Iran Gets New Wells, But Exports May Face Hurdles
Iranian Offshore Oil Company (IOOC) has announced tenders for the drilling of new wells at its Ilam and Nasr oil platforms the Siri region, Persian Gulf, plus overhaul of existing wells, beginning in late March. The move is consistent with previously announced Iranian plans to raise output by 500,000 bbl/day.
The firm has announced several measures to boost production. In November, IOOC said that it would revive 18 previously abandoned oil wells in the Siri field, adding nearly 18,000 bbl/day at a cost of over $200 million. Iran’s offshore gas developments proceed apace, with the South Pars 14A and 14C platforms expected to bring 22 wells online by March. And Russian firm Lukoil suggested in November that it was planning a return to Iranian oil development, with areas of focus including the onshore Abadan, Azar and Changuleh formations and offshore Caspian Sea and Persian Gulf fields – although its more recent statements suggest a scaleback of foreign investment activity in the face of low oil prices.
The increased supply will have to find a market. Allied Shipbroking's head of research and asset valuations, George Lazaridis, recently told media that “the big challenge moving forward will be a demand one . . . with strategic reserves by most countries having peaked to some of their highest levels ever, it is difficult to see where all this new excess supply will be absorbed.” Forecasters Seeking Alpha suggest that India will be a main export destination, with Iranian oil displacing the nation's more distant suppliers at a time of relatively high tanker day rates. Iranian sources have suggested that as much as 200,000 bbl/day could flow to Europe.
But exports may still face a procedural hurdle. The National Iranian Tanker Company says that it has secured the required insurance and classification for its own tankers, courtesy of Lloyd's, but foreign tanker owners are still struggling to obtain liability and pollution coverage for cargoes.
Paddy Rogers, chief executive with tanker operator Euronav, said the umbrella International Group of P&I clubs were still unable to confirm payments under re-insurance contracts. "It has not been cleared yet.

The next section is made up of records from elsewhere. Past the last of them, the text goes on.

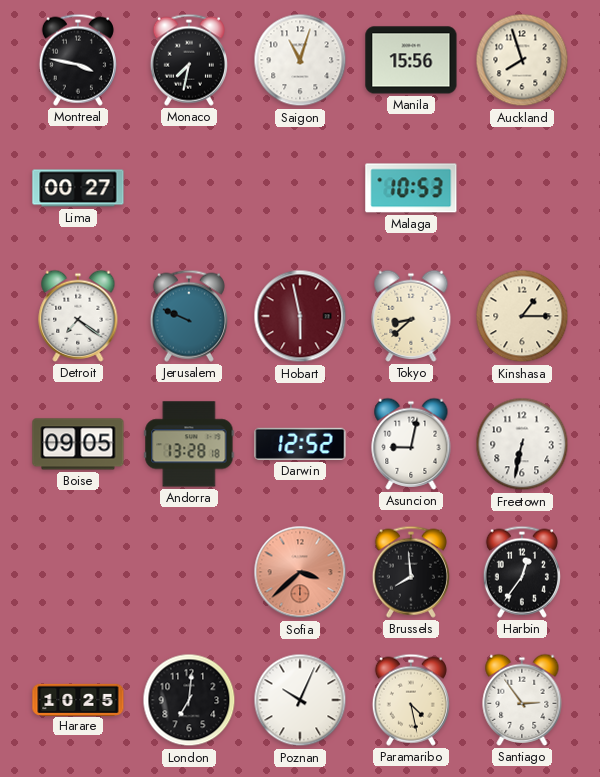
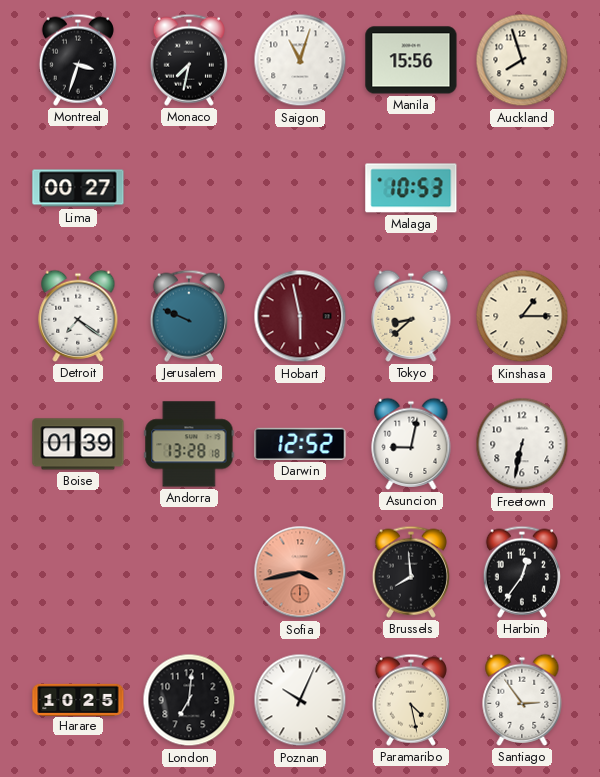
Montreal: 3:47 -> 3:33
Boise: 09:05 -> 01:39
Sofia: 3:38 -> 3:43
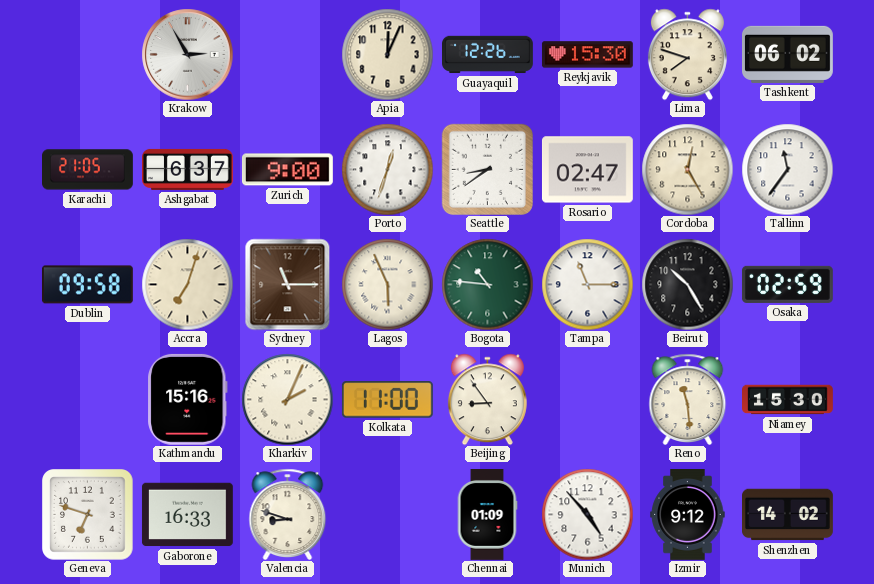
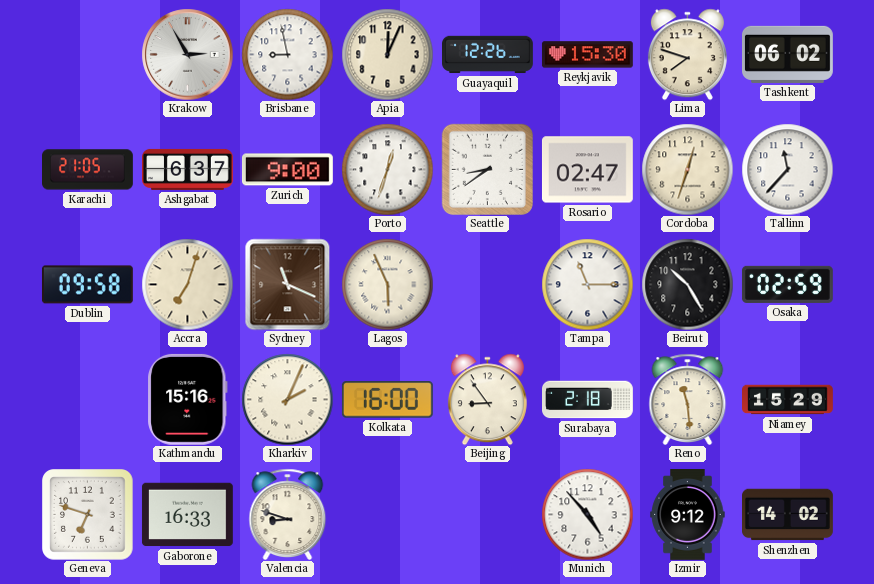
Brisbane: none -> 8:58
Cordoba: 12:25 -> 12:33
Tallinn: 11:36 -> 11:37
Sydney: 11:15 -> 11:19
Bogota: 10:46 -> none
Kolkata: 11:00 -> 16:00
Surabaya: none -> 2:18
Niamey: 15:30 -> 15:29
Chennai: 01:09 -> none
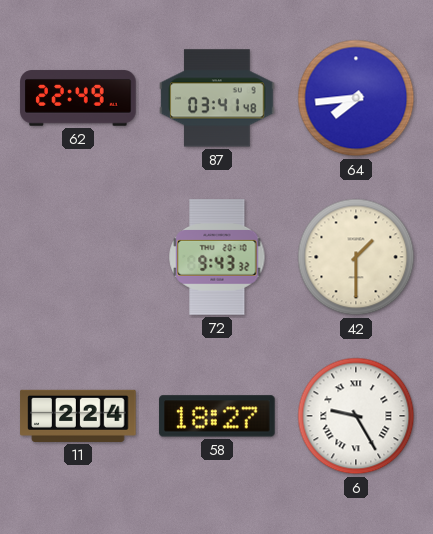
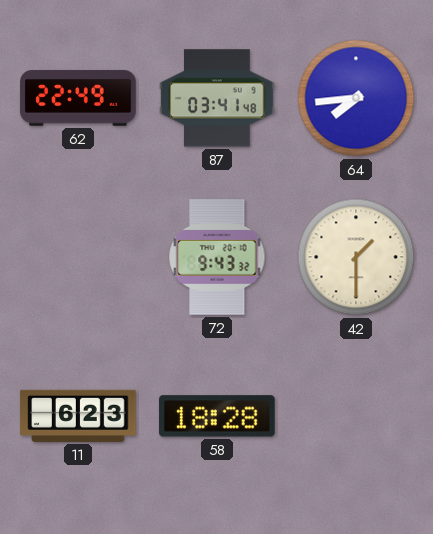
11: 2:24 -> 6:23
58: 18:27 -> 18:28
6: 9:25 -> none
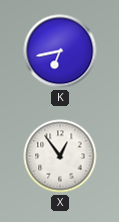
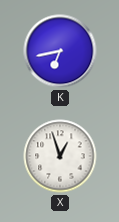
X: 12:54 -> 12:57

So, nobody can load at the moment it seems to me . . . unless somebody has some alternative method of insurance," he said.
Robert Hvide Macleod, chief executive with Fredriksen-controlled tanker group Frontline, concurred that the insurance and payment system was not there yet, but said that it "will get in place in the short-term".
While boosting crude exports is a primary focus, Iran's domestic downstream processing may also expand to absorb some of the additional supply.
Italian oil services group Saipem announced Sunday that it had signed a series of MoUs with Persian Oil and Gas Development for upgrading the Pars Shiraz and Tabriz refineries, and National Petrochemical Company (NPC) head Abbas Shari-Moqaddam said Tuesday that international firms have expressed interest in Iran's petrochemical projects – with potential foreign investments of up to $70 billion in the sector. He suggested that Iran offers petrochemical firms the chance to take advantage of an abundant supply of oil and gas feedstocks and a perfect location for product exports by tanker.